Dr Lennart Mucke, the study’s lead author and director of the Gladstone Institute of Neurological Disease and a professor of neurology at the University of California, San Francisco, said: ‘It’s extremely interesting that one molecule can be critically involved in two apparently opposing conditions: cancer, in which too many cells are born and neurodegenerative disease, in which too many cells die off’. Amyloid beta, a protein, has always been associated with Alzheimer’s disease.
The Gladstone Institutes are ascertaining if memory loss or cognitive decline can be prevented by an increase in BRCA1 levels.
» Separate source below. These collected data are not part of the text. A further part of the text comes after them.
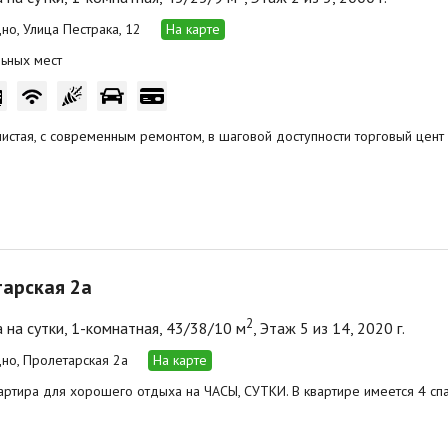
дно, Улица Пестрака, 12
На карте
ьных мест
чистая, с современным ремонтом, в шаговой доступности торговый цент
арская 2а
2
 на сутки, 1-комнатная, 43/38/10 м
, Этаж 5 из 14, 2020 г.
одно, Пролетарская 2а
На карте
артира для хорошего отдыха на ЧАСЫ, СУТКИ. В квартире имеется 4 сп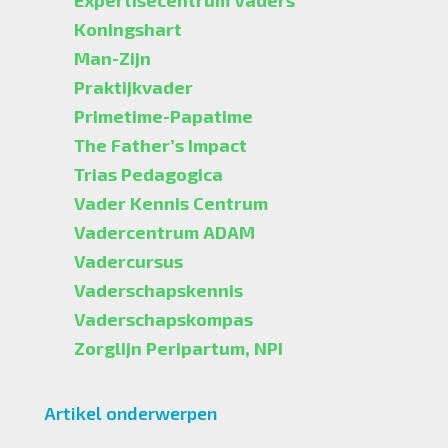
Expertisecentrum Vaders
Koningshart
Man-Zijn
Praktijkvader
Primetime-Papatime
The Father’s Impact
Trias Pedagogica
Vader Kennis Centrum
Vadercentrum ADAM
Vadercursus
Vaderschapskennis
Vaderschapskompas
Zorglijn Peripartum, NPI
Artikel onderwerpen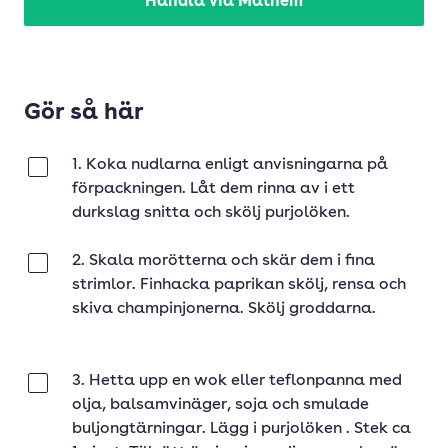
Handla via Mathem
Gör så här
1. Koka nudlarna enligt anvisningarna på
Klar
förpackningen. Låt dem rinna av i ett
durkslag snitta och skölj purjolöken.
2. Skala morötterna och skär dem i fina
Klar
strimlor. Finhacka paprikan skölj, rensa och
skiva champinjonerna. Skölj groddarna.
3. Hetta upp en wok eller teflonpanna med
Klar
olja, balsamvinäger, soja och smulade
buljongtärningar. Lägg i purjolöken . Stek ca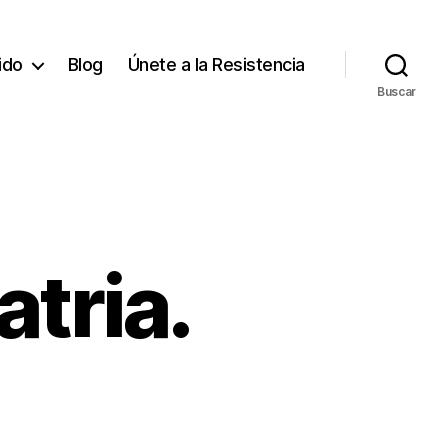
tido
Blog
Únete a la Resistencia
Buscar
atria.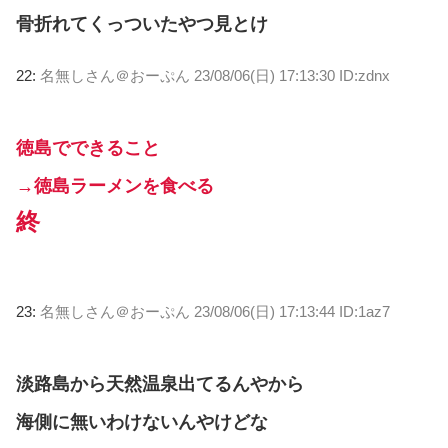
骨折れてくっついたやつ見とけ
22:
名無しさん＠おーぷん
23/08/06(日) 17:13:30 ID:zdnx
徳島でできること
→徳島ラーメンを食べる
終
23:
名無しさん＠おーぷん
23/08/06(日) 17:13:44 ID:1az7
淡路島から天然温泉出てるんやから
海側に無いわけないんやけどな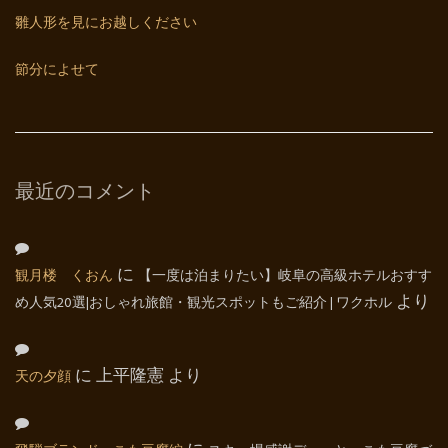
雛人形を見にお越しください
節分によせて
最近のコメント
観月楼 くおん
に
【一度は泊まりたい】岐阜の高級ホテルおすす
め人気20選|おしゃれ旅館・観光スポットもご紹介 | ワクホル
より
天の夕顔
に
上平隆憲
より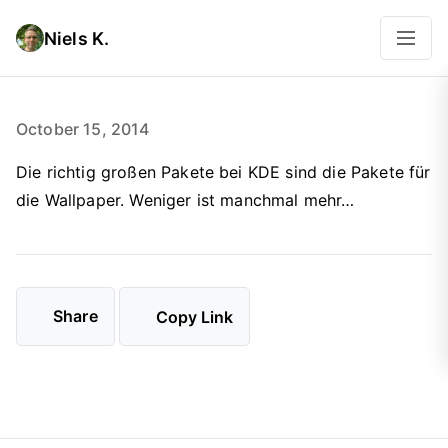
Niels K.
October 15, 2014
Die richtig großen Pakete bei KDE sind die Pakete für
die Wallpaper. Weniger ist manchmal mehr…
Share
Copy Link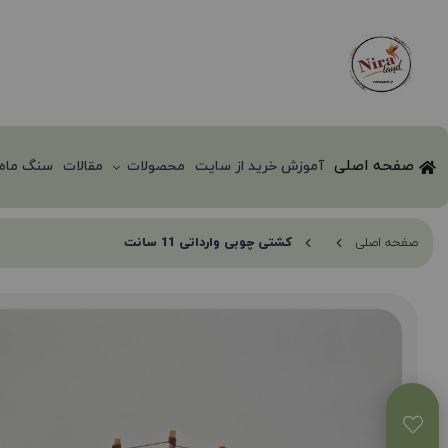
صفحه اصلی
آموزش خرید از سایت
محصولات
مقالات
سنگ ماه 
صفحه اصلی
کشتی چوبی وارداتی 11 سانت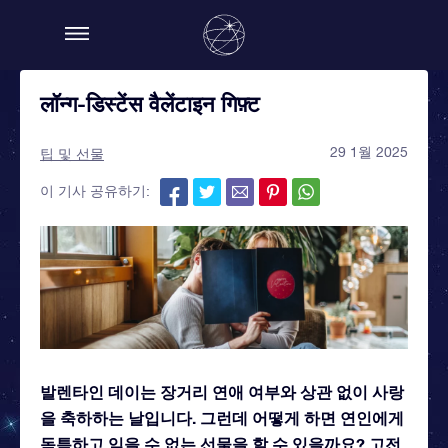
लॉन्ग-डिस्टेंस वैलेंटाइन गिफ़्ट
29 1월 2025
팁 및 선물
이 기사 공유하기:
발렌타인 데이는 장거리 연애 여부와 상관 없이 사랑
을 축하하는 날입니다. 그런데 어떻게 하면 연인에게
독특하고 잊을 수 없는 선물을 할 수 있을까요? 고전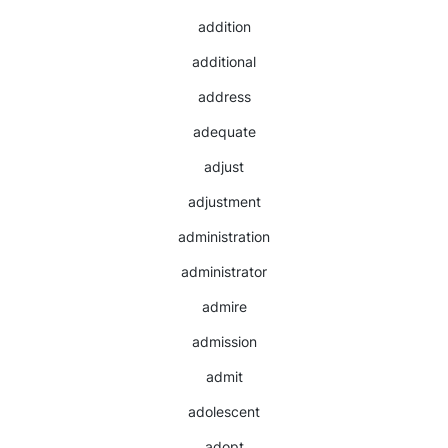
addition
additional
address
adequate
adjust
adjustment
administration
administrator
admire
admission
admit
adolescent
adopt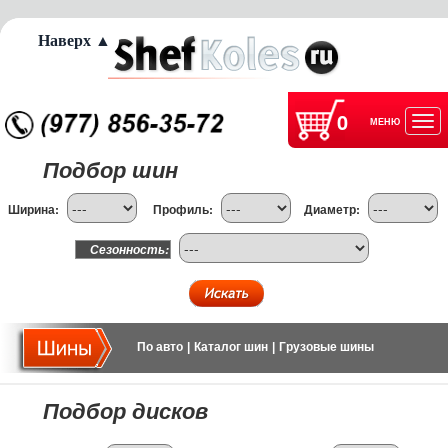
Наверх ▲
0
МЕНЮ
Отк
Подбор шин
нав
Ширина:
Профиль:
Диаметр:
Сезонность:
По авто
|
Каталог шин
|
Грузовые шины
Подбор дисков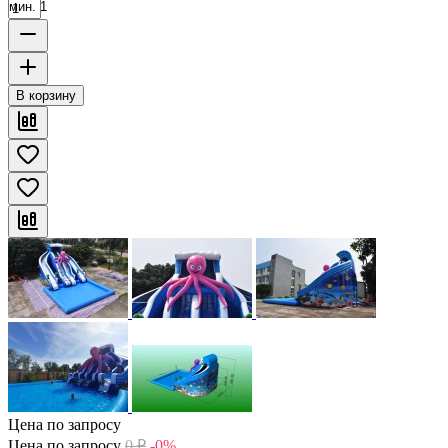
мин. 1
В корзину
Цена по запросу
Цена по запросу
0
₽
-0%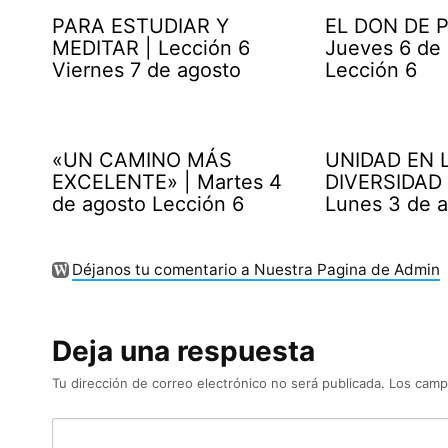
PARA ESTUDIAR Y
EL DON DE P
MEDITAR | Lección 6
Jueves 6 de
Viernes 7 de agosto
Lección 6
«UN CAMINO MÁS
UNIDAD EN 
EXCELENTE» | Martes 4
DIVERSIDAD 
de agosto Lección 6
Lunes 3 de 
Déjanos tu comentario a Nuestra Pagina de Admin
Deja una respuesta
Tu dirección de correo electrónico no será publicada.
Los camp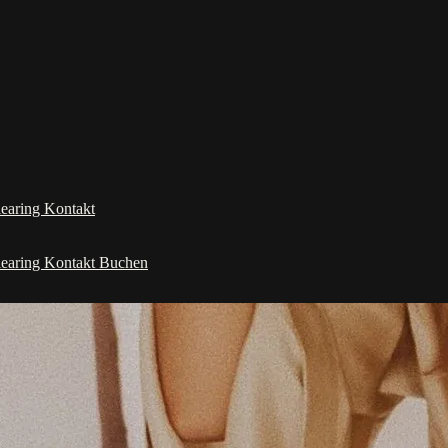
learing
Kontakt
learing
Kontakt
Buchen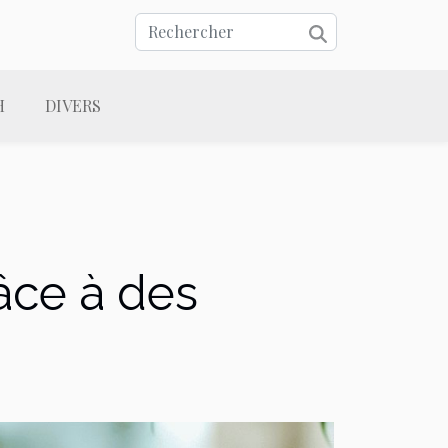
H
DIVERS
âce à des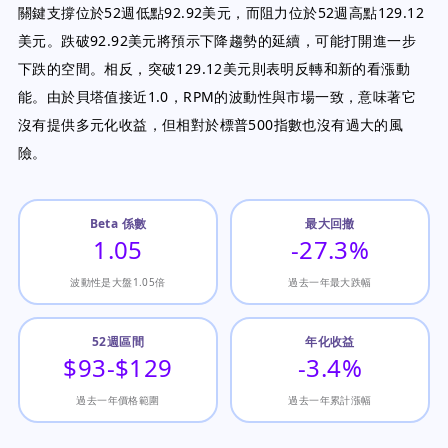
關鍵支撐位於52週低點92.92美元，而阻力位於52週高點129.12
美元。跌破92.92美元將預示下降趨勢的延續，可能打開進一步
下跌的空間。相反，突破129.12美元則表明反轉和新的看漲動
能。由於貝塔值接近1.0，RPM的波動性與市場一致，意味著它
沒有提供多元化收益，但相對於標普500指數也沒有過大的風
險。
Beta 係數
最大回撤
1.05
-27.3%
波動性是大盤1.05倍
過去一年最大跌幅
52週區間
年化收益
$93-$129
-3.4%
過去一年價格範圍
過去一年累計漲幅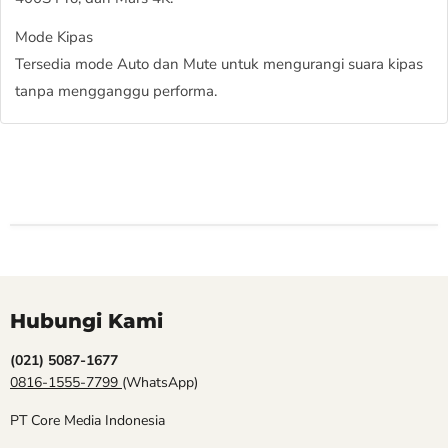
Mode Kipas
Tersedia mode Auto dan Mute untuk mengurangi suara kipas
tanpa mengganggu performa.
Hubungi Kami
(021) 5087-1677
0816-1555-7799
(WhatsApp)
PT Core Media Indonesia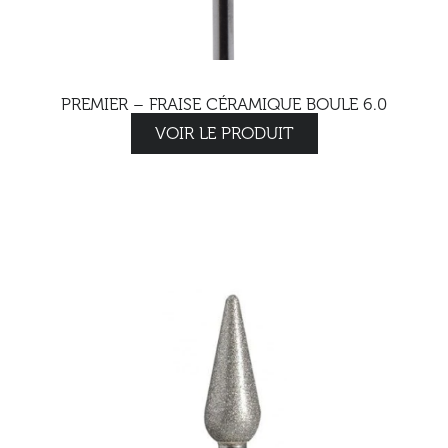
PREMIER – FRAISE CÉRAMIQUE BOULE 6.0
VOIR LE PRODUIT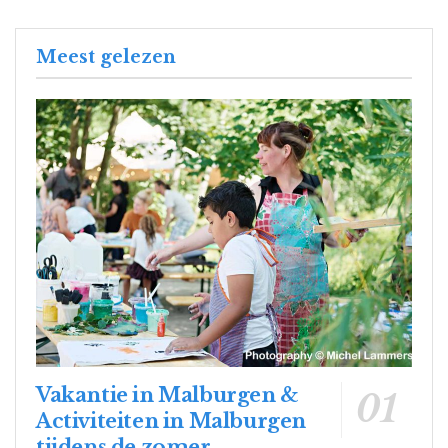
Meest gelezen
Vakantie in Malburgen &
Activiteiten in Malburgen
tijdens de zomer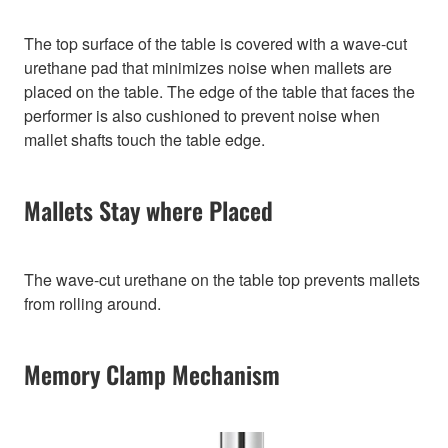
The top surface of the table is covered with a wave-cut
urethane pad that minimizes noise when mallets are
placed on the table. The edge of the table that faces the
performer is also cushioned to prevent noise when
mallet shafts touch the table edge.
Mallets Stay where Placed
The wave-cut urethane on the table top prevents mallets
from rolling around.
Memory Clamp Mechanism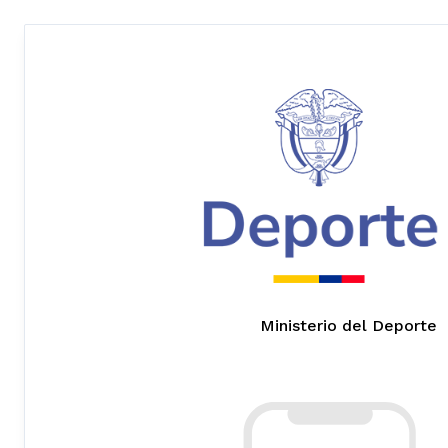
Ministerio del Deporte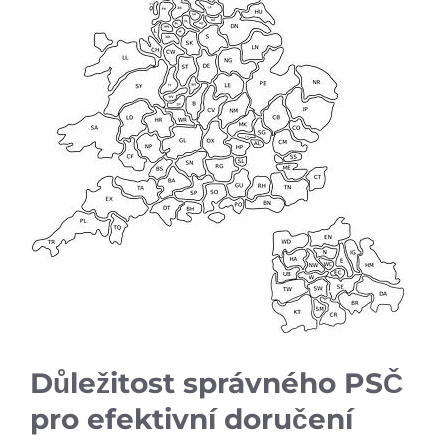
Důležitost správného PSČ
pro efektivní doručení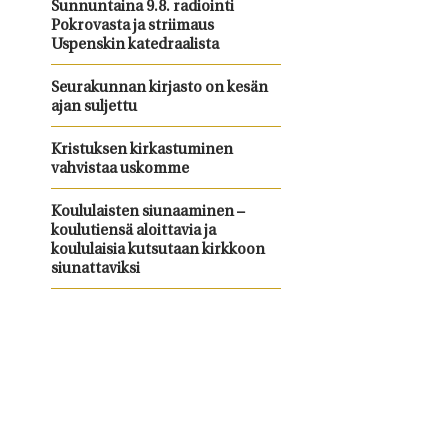
Sunnuntaina 9.8. radiointi
Pokrovasta ja striimaus
Uspenskin katedraalista
Seurakunnan kirjasto on kesän
ajan suljettu
Kristuksen kirkastuminen
vahvistaa uskomme
Koululaisten siunaaminen –
koulutiensä aloittavia ja
koululaisia kutsutaan kirkkoon
siunattaviksi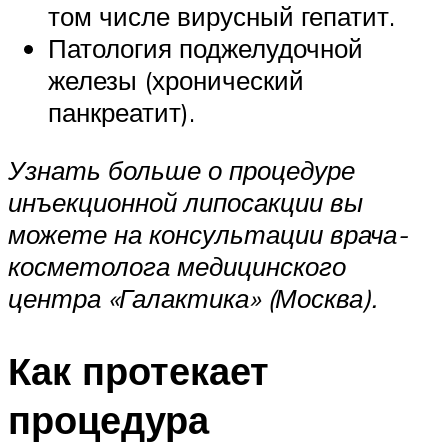
том числе вирусный гепатит.
Патология поджелудочной
железы (хронический
панкреатит).
Узнать больше о процедуре
инъекционной липосакции вы
можете на консультации врача-
косметолога медицинского
центра «Галактика» (Москва).
Как протекает
процедура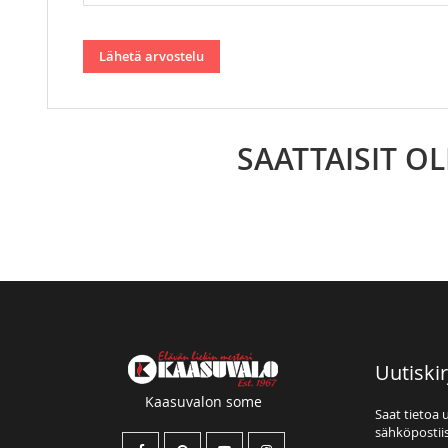
Lähetä arvostelu
SAATTAISIT O
Uutiskir
Kaasuvalon some
Saat tietoa 
sähköpostiis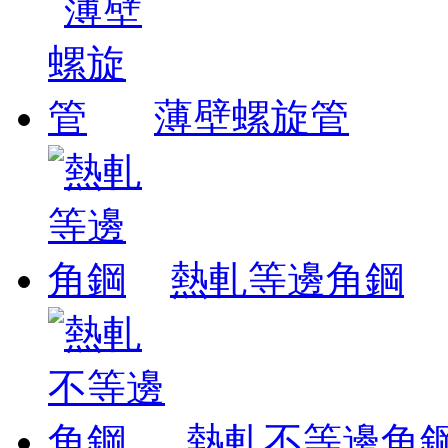
薄壁螺旋管
熱軋等邊角鋼
熱軋不等邊角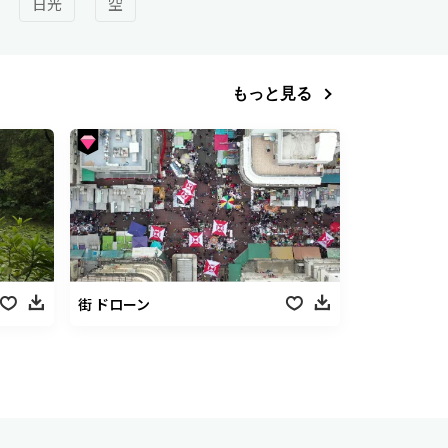
日光
空
もっと見る
街 ドローン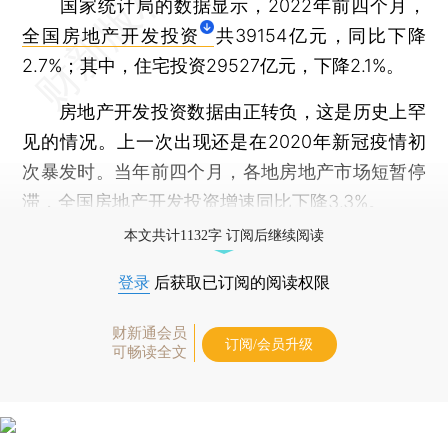
国家统计局的数据显示，2022年前四个月，
全国房地产开发投资
共39154亿元，同比下降
2.7%；其中，住宅投资29527亿元，下降2.1%。
房地产开发投资数据由正转负，这是历史上罕
见的情况。上一次出现还是在2020年新冠疫情初
次暴发时。当年前四个月，各地房地产市场短暂停
滞，全国房地产开发投资增速同比下降3.3%。
本文共计1132字 订阅后继续阅读
登录
后获取已订阅的阅读权限
财新通会员
订阅/会员升级
可畅读全文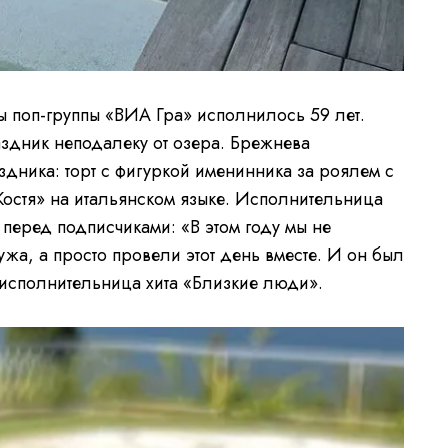
ы поп-группы «ВИА Гра» исполнилось 59 лет.
аздник неподалеку от озера. Брежнева
здника: торт с фигуркой именинника за роялем с
остя» на итальянском языке. Исполнительница
перед подписчиками: «В этом году мы не
а, а просто провели этот день вместе. И он был
 исполнительница хита «Близкие люди».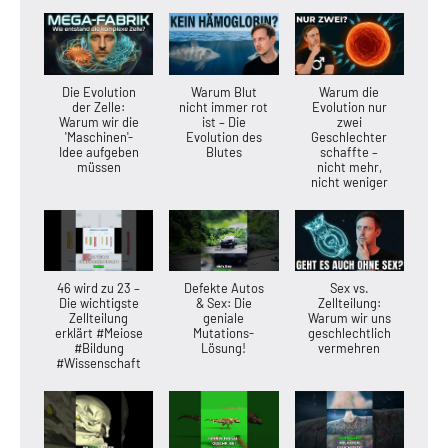
Die Evolution
Warum Blut
Warum die
der Zelle:
nicht immer rot
Evolution nur
Warum wir die
ist – Die
zwei
'Maschinen'-
Evolution des
Geschlechter
Idee aufgeben
Blutes
schaffte –
müssen
nicht mehr,
nicht weniger
46 wird zu 23 –
Defekte Autos
Sex vs.
Die wichtigste
& Sex: Die
Zellteilung:
Zellteilung
geniale
Warum wir uns
erklärt #Meiose
Mutations-
geschlechtlich
#Bildung
Lösung!
vermehren
#Wissenschaft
This suggests that the protein helps to keep the brain healthy – and that a drug which restores its levels to normal could halt, and even prevent, Alzheimer’s.
“Additional studies are needed to address these possibilities and explore the therapeutic potential of enhancing DNA fix in Alzheimer’s disease and related conditions”, the study said.
There are no current treatments to boost proteins from the BRCA1 gene.
To do so, the researchers analyzed neuronal BRCA1 levels in post-mortem Alzheimer’s patient brains, comparing the findings with those taken from healthy tissue.
To test this theory, the scientists reduced BRCA1 levels in neurons in laboratory mice.
‘This study supports and strengthens that theme by showing that beta-amyloid decreases the level of the DNA fix gene BRCA1, and at the same time inhibits the ability to form new memories’. So, mice with low BRCA1 developed cognitive problems.